# [What to do]
A verbatim copy of the listing is what is needed, minus any pictures.

# [Task data]
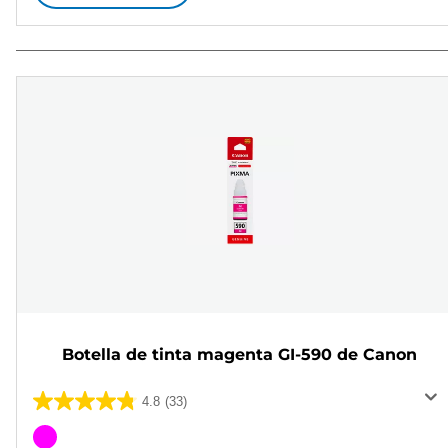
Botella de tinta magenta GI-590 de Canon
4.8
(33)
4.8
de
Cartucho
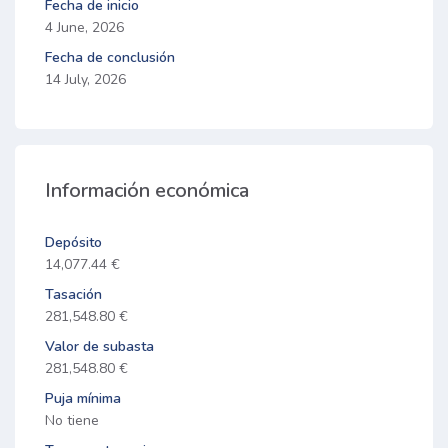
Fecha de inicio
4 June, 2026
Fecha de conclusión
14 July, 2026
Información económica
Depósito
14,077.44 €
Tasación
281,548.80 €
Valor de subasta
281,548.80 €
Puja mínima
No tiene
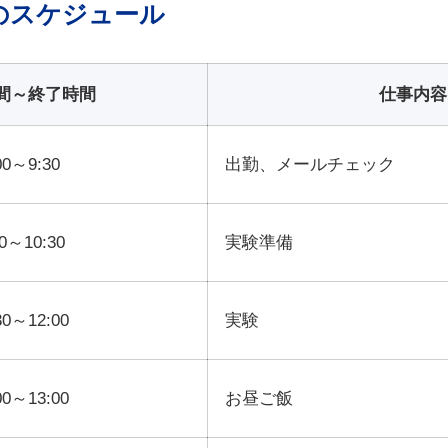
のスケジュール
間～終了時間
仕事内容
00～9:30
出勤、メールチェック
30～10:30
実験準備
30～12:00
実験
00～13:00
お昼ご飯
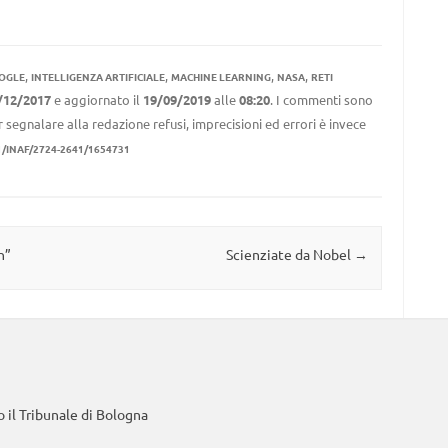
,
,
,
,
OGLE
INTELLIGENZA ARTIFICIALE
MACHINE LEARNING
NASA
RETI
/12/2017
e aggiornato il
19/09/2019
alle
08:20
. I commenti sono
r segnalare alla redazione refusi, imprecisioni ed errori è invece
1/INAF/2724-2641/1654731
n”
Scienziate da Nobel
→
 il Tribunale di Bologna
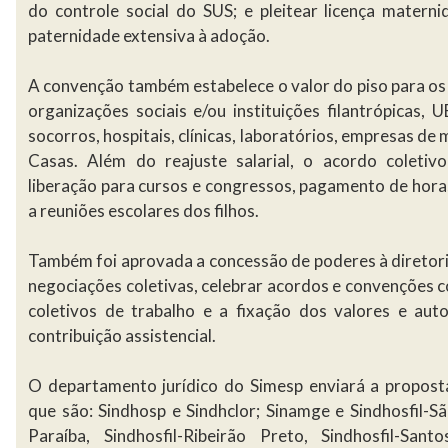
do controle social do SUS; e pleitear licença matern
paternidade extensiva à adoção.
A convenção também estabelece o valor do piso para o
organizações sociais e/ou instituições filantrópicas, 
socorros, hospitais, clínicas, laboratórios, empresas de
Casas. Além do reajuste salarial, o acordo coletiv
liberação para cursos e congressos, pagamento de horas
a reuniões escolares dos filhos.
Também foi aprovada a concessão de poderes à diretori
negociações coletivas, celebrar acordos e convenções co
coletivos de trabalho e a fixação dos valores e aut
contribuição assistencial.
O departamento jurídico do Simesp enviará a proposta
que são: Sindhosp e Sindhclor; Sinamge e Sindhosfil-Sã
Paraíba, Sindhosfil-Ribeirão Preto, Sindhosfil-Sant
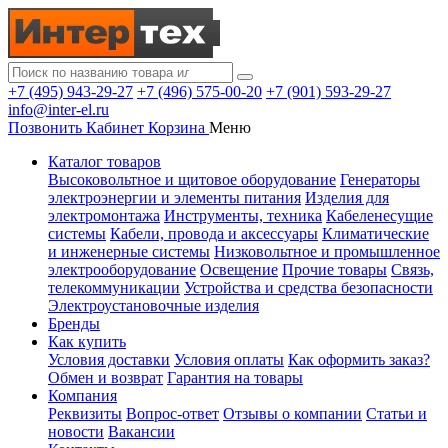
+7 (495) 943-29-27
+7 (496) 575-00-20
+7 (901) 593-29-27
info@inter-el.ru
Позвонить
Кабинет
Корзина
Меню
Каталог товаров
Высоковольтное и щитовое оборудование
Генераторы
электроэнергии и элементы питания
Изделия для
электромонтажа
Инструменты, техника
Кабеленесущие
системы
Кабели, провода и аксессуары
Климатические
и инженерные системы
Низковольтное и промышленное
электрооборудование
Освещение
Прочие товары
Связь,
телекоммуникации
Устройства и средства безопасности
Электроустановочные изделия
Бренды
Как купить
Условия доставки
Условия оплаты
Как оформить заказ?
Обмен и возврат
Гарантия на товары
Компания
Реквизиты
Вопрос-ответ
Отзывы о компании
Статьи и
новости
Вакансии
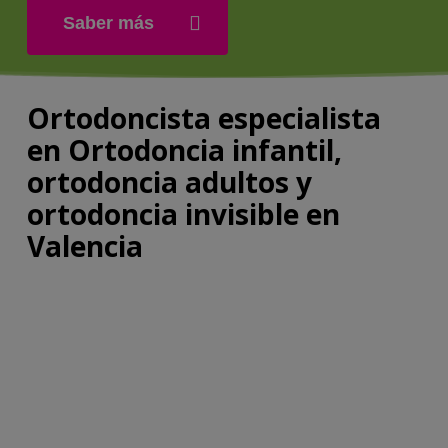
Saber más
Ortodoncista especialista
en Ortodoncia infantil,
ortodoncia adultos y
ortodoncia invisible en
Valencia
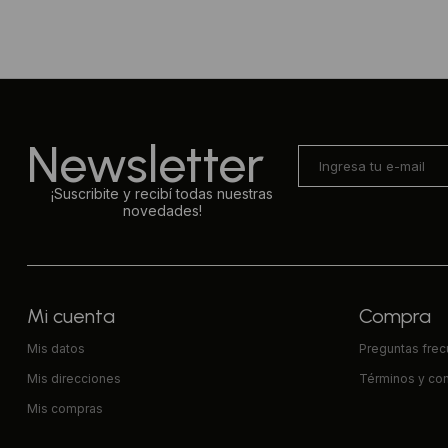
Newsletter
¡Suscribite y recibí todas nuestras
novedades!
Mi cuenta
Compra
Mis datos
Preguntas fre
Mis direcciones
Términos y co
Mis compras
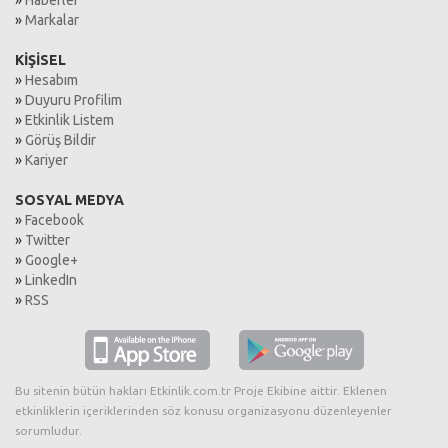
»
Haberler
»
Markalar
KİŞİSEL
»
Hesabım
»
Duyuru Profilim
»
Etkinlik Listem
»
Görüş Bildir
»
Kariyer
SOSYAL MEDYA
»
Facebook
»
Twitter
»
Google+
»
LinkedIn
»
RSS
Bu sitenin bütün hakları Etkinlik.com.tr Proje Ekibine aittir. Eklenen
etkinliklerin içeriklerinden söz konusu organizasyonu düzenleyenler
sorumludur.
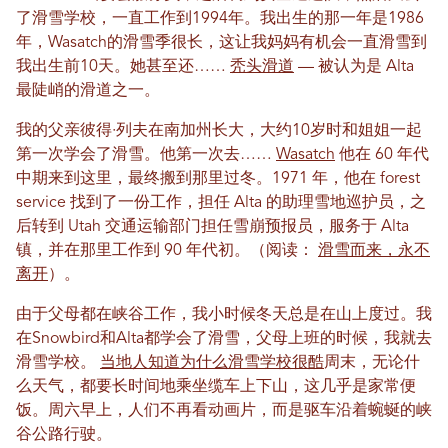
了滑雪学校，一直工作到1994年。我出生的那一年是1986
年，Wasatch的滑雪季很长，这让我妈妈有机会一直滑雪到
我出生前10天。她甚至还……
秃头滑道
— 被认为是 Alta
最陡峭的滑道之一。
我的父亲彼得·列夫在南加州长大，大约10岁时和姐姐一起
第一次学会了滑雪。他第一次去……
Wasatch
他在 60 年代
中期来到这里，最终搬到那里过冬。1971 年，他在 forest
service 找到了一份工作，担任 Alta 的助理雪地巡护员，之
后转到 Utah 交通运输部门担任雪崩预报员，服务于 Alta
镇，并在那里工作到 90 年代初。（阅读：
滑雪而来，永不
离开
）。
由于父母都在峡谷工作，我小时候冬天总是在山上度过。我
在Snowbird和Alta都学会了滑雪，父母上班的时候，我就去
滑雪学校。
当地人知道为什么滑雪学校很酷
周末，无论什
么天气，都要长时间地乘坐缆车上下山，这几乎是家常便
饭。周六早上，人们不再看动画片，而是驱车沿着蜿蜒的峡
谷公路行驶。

# [Exercise result]
Botella de tinta magenta GI-590 de Canon
4.8
(33)
4.8
de
Cartucho
Fecha de inicio
4 June, 2026
Fecha de conclusión
14 July, 2026
Información económica
Depósito
14,077.44 €
Tasación
281,548.80 €
Valor de subasta
281,548.80 €
Puja mínima
No tiene
のスケジュール
間～終了時間
仕事内容
00～9:30
出勤、メールチェック
30～10:30
実験準備
30～12:00
実験
00～13:00
お昼ご飯
,
,
,
,
OGLE
INTELLIGENZA ARTIFICIALE
MACHINE LEARNING
NASA
RETI
/12/2017
e aggiornato il
19/09/2019
alle
08:20
. I commenti sono
r segnalare alla redazione refusi, imprecisioni ed errori è invece
1/INAF/2724-2641/1654731
n”
Scienziate da Nobel
→
 il Tribunale di Bologna
do controle social do SUS; e pleitear licença matern
paternidade extensiva à adoção.
A convenção também estabelece o valor do piso para o
organizações sociais e/ou instituições filantrópicas, 
socorros, hospitais, clínicas, laboratórios, empresas de
Casas. Além do reajuste salarial, o acordo coletiv
liberação para cursos e congressos, pagamento de horas
a reuniões escolares dos filhos.
Também foi aprovada a concessão de poderes à diretori
negociações coletivas, celebrar acordos e convenções co
coletivos de trabalho e a fixação dos valores e aut
contribuição assistencial.
O departamento jurídico do Simesp enviará a proposta
que são: Sindhosp e Sindhclor; Sinamge e Sindhosfil-Sã
Paraíba, Sindhosfil-Ribeirão Preto, Sindhosfil-Sant
+7 (495) 943-29-27
+7 (496) 575-00-20
+7 (901) 593-29-27
info@inter-el.ru
Позвонить
Кабинет
Корзина
Меню
Каталог товаров
Высоковольтное и щитовое оборудование
Генераторы
электроэнергии и элементы питания
Изделия для
электромонтажа
Инструменты, техника
Кабеленесущие
системы
Кабели, провода и аксессуары
Климатические
и инженерные системы
Низковольтное и промышленное
электрооборудование
Освещение
Прочие товары
Связь,
телекоммуникации
Устройства и средства безопасности
Электроустановочные изделия
Бренды
Как купить
Условия доставки
Условия оплаты
Как оформить заказ?
Обмен и возврат
Гарантия на товары
Компания
Реквизиты
Вопрос-ответ
Отзывы о компании
Статьи и
новости
Вакансии
Saber más
Ortodoncista especialista
en Ortodoncia infantil,
ortodoncia adultos y
ortodoncia invisible en
Valencia
Newsletter
¡Suscribite y recibí todas nuestras
novedades!
Mi cuenta
Compra
Mis datos
Preguntas fre
Mis direcciones
Términos y co
Mis compras
»
Haberler
»
Markalar
KİŞİSEL
»
Hesabım
»
Duyuru Profilim
»
Etkinlik Listem
»
Görüş Bildir
»
Kariyer
SOSYAL MEDYA
»
Facebook
»
Twitter
»
Google+
»
LinkedIn
»
RSS
Bu sitenin bütün hakları Etkinlik.com.tr Proje Ekibine aittir. Eklenen
etkinliklerin içeriklerinden söz konusu organizasyonu düzenleyenler
sorumludur.
了滑雪学校，一直工作到1994年。我出生的那一年是1986
年，Wasatch的滑雪季很长，这让我妈妈有机会一直滑雪到
我出生前10天。她甚至还……
秃头滑道
— 被认为是 Alta
最陡峭的滑道之一。
我的父亲彼得·列夫在南加州长大，大约10岁时和姐姐一起
第一次学会了滑雪。他第一次去……
Wasatch
他在 60 年代
中期来到这里，最终搬到那里过冬。1971 年，他在 forest
service 找到了一份工作，担任 Alta 的助理雪地巡护员，之
后转到 Utah 交通运输部门担任雪崩预报员，服务于 Alta
镇，并在那里工作到 90 年代初。（阅读：
滑雪而来，永不
离开
）。
由于父母都在峡谷工作，我小时候冬天总是在山上度过。我
在Snowbird和Alta都学会了滑雪，父母上班的时候，我就去
滑雪学校。
当地人知道为什么滑雪学校很酷
周末，无论什
么天气，都要长时间地乘坐缆车上下山，这几乎是家常便
饭。周六早上，人们不再看动画片，而是驱车沿着蜿蜒的峡
谷公路行驶。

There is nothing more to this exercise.